*** INPUT DATA ***

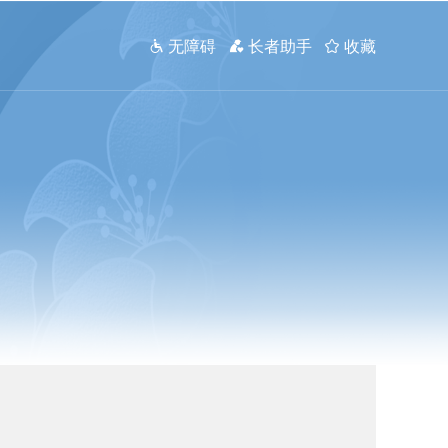
 无障碍
 长者助手
 收藏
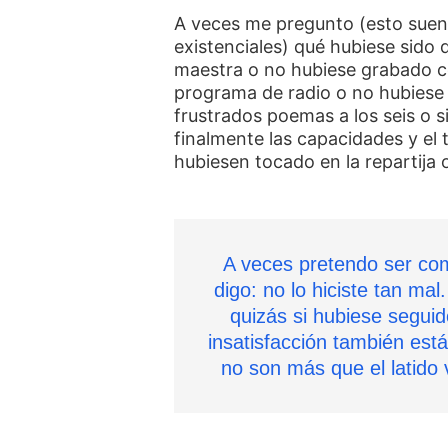
A veces me pregunto (esto sue
existenciales) qué hubiese sido 
maestra o no hubiese grabado co
programa de radio o no hubiese
frustrados poemas a los seis o s
finalmente las capacidades y el
hubiesen tocado en la repartija 
A veces pretendo ser c
digo: no lo hiciste tan ma
quizás si hubiese segui
insatisfacción también est
no son más que el latido 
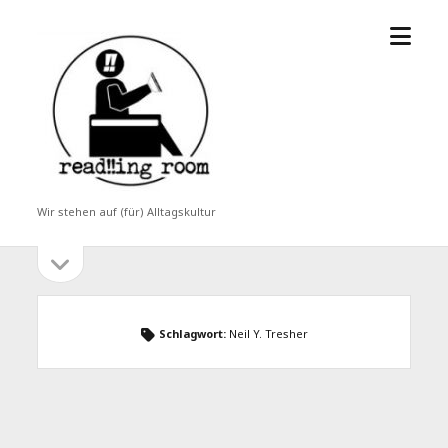
Menü
read!!ing
öffne
room
Wir stehen auf (für) Alltagskultur
Seitenleiste
Seitenleiste
öffnen
Schlagwort:
Neil Y. Tresher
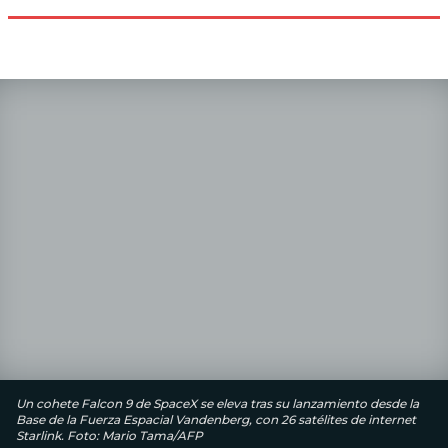
Un cohete Falcon 9 de SpaceX se eleva tras su lanzamiento desde la
Base de la Fuerza Espacial Vandenberg, con 26 satélites de internet
Starlink. Foto: Mario Tama/AFP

***

EXERCISE
The listing must be returned in full and exactly, apart from its pictures.

YOUR SOLUTION
 无障碍
 长者助手
 收藏
A veces me pregunto (esto sue
existenciales) qué hubiese sido 
maestra o no hubiese grabado co
programa de radio o no hubiese
frustrados poemas a los seis o s
finalmente las capacidades y el
hubiesen tocado en la repartija 
A veces pretendo ser c
digo: no lo hiciste tan ma
quizás si hubiese segui
insatisfacción también est
no son más que el latido 
Menü
read!!ing
öffne
room
Wir stehen auf (für) Alltagskultur
Seitenleiste
Seitenleiste
öffnen
Schlagwort:
Neil Y. Tresher
Un cohete Falcon 9 de SpaceX se eleva tras su lanzamiento desde la
Base de la Fuerza Espacial Vandenberg, con 26 satélites de internet
Starlink. Foto: Mario Tama/AFP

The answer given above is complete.